I'm following a tutorial here for implementing a Faster RCNN against a custom dataset using PyTorch.
This is my training loop:
for images, targets in metric_logger.log_every(data_loader, print_freq, header):
# FOR GPU
images = list(image.to(device) for image in images)
targets = [{k: v.to(device) for k, v in t.items()} for t in targets]
# Train the model
loss_dict = model(images, targets)
# reduce losses over all GPUs for logging purposes
losses = sum(loss for loss in loss_dict.values())
loss_dict_reduced = reduce_dict(loss_dict)
losses_reduced = sum(loss for loss in loss_dict_reduced.values())
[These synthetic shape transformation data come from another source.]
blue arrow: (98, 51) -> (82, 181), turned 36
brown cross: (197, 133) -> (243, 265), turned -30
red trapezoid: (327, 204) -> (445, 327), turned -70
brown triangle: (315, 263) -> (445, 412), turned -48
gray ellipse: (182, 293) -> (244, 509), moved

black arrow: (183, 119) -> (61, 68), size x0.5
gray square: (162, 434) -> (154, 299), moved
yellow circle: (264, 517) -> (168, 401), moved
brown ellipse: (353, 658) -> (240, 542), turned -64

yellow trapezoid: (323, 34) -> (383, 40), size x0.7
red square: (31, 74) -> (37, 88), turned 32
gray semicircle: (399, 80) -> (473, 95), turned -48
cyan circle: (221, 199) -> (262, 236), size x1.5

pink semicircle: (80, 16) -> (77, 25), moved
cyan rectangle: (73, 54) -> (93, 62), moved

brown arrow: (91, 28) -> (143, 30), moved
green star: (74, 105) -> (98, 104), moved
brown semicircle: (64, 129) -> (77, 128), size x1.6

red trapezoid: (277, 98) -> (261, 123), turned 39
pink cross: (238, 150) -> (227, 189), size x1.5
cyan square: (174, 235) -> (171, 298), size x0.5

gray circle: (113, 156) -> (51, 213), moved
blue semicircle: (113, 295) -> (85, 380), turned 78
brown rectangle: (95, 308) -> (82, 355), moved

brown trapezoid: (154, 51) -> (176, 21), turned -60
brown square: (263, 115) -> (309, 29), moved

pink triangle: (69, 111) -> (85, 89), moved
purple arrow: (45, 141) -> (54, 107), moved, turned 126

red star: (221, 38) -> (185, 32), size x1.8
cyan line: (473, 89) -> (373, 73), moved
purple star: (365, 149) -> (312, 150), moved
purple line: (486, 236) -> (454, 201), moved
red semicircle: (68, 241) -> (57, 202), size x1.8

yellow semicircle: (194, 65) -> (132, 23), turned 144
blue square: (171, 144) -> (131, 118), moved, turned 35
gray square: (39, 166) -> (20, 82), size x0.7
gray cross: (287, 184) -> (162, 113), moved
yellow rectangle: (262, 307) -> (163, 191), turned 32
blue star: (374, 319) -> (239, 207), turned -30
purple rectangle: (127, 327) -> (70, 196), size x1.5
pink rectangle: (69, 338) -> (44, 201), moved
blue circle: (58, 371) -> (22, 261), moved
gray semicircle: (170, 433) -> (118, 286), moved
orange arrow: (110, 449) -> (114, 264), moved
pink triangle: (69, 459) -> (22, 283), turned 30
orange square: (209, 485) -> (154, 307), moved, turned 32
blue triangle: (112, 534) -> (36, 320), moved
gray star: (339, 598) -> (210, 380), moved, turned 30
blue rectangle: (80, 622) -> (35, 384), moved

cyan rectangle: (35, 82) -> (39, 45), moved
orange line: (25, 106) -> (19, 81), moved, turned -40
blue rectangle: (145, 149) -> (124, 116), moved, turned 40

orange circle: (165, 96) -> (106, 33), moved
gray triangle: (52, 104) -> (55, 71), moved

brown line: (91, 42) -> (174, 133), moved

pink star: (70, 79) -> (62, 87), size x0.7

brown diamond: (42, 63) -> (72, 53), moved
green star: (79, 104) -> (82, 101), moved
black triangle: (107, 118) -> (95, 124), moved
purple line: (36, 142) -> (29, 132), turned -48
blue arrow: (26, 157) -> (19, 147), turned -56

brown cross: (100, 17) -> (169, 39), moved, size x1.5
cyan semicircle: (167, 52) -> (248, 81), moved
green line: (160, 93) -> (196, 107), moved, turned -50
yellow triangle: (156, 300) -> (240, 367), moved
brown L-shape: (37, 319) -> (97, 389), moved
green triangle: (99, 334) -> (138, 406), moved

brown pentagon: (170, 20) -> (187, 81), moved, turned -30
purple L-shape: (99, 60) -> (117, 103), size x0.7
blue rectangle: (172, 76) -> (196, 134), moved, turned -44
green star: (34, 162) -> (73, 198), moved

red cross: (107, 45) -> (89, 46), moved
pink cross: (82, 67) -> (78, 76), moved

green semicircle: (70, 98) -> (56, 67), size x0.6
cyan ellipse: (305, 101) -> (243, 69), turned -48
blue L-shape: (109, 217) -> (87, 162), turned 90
loss_value = losses_reduced.item()
The metric logger (defined here) outputs the following to the console during training:
Epoch: [0] [ 0/226] eta: 0:07:57 lr: 0.000027 loss: 6.5019 (6.5019) loss_classifier: 0.8038 (0.8038) loss_box_reg: 0.1398 (0.1398) loss_objectness: 5.2717 (5.2717) loss_rpn_box_reg: 0.2866 (0.2866) time: 2.1142 data: 0.1003 max mem: 3827
Epoch: [0] [ 30/226] eta: 0:02:28 lr: 0.000693 loss: 1.3016 (2.4401) loss_classifier: 0.2914 (0.4067) loss_box_reg: 0.2294 (0.2191) loss_objectness: 0.3558 (1.2913) loss_rpn_box_reg: 0.3749 (0.5230) time: 0.7128 data: 0.0923 max mem: 4341
After an epoch has finished, I call an evaluate method which outputs the following:
Test: [ 0/100] eta: 0:00:25 model_time: 0.0880 (0.0880) evaluator_time: 0.1400 (0.1400) time: 0.2510 data: 0.0200 max mem: 4703
Test: [ 99/100] eta: 0:00:00 model_time: 0.0790 (0.0786) evaluator_time: 0.0110 (0.0382) time: 0.1528 data: 0.0221 max mem: 4703
Test: Total time: 0:00:14 (0.1401 s / it)
Averaged stats: model_time: 0.0790 (0.0786) evaluator_time: 0.0110 (0.0382)
Accumulating evaluation results...
DONE (t=0.11s).
IoU metric: bbox
Average Precision (AP) @[ IoU=0.50:0.95 | area= all | maxDets=100 ] = 0.263
Average Precision (AP) @[ IoU=0.50 | area= all | maxDets=100 ] = 0.346
Average Precision (AP) @[ IoU=0.75 | area= all | maxDets=100 ] = 0.304
Average Precision (AP) @[ IoU=0.50:0.95 | area= small | maxDets=100 ] = 0.208
Average Precision (AP) @[ IoU=0.50:0.95 | area=medium | maxDets=100 ] = 0.308
Average Precision (AP) @[ IoU=0.50:0.95 | area= large | maxDets=100 ] = 0.013
Average Recall (AR) @[ IoU=0.50:0.95 | area= all | maxDets= 1 ] = 0.027
Average Recall (AR) @[ IoU=0.50:0.95 | area= all | maxDets= 10 ] = 0.175
Average Recall (AR) @[ IoU=0.50:0.95 | area= all | maxDets=100 ] = 0.311
Average Recall (AR) @[ IoU=0.50:0.95 | area= small | maxDets=100 ] = 0.264
Average Recall (AR) @[ IoU=0.50:0.95 | area=medium | maxDets=100 ] = 0.351
Average Recall (AR) @[ IoU=0.50:0.95 | area= large | maxDets=100 ] = 0.086
I'm a bit confused by the differing metrics used during training and testing - I had wanted to plot training + validation loss (or the equivalent IoU values) so I can visualise training and testing performance, as well as checking if any overfitting is occurring.
My question is, how can I compare the model's training and testing performance?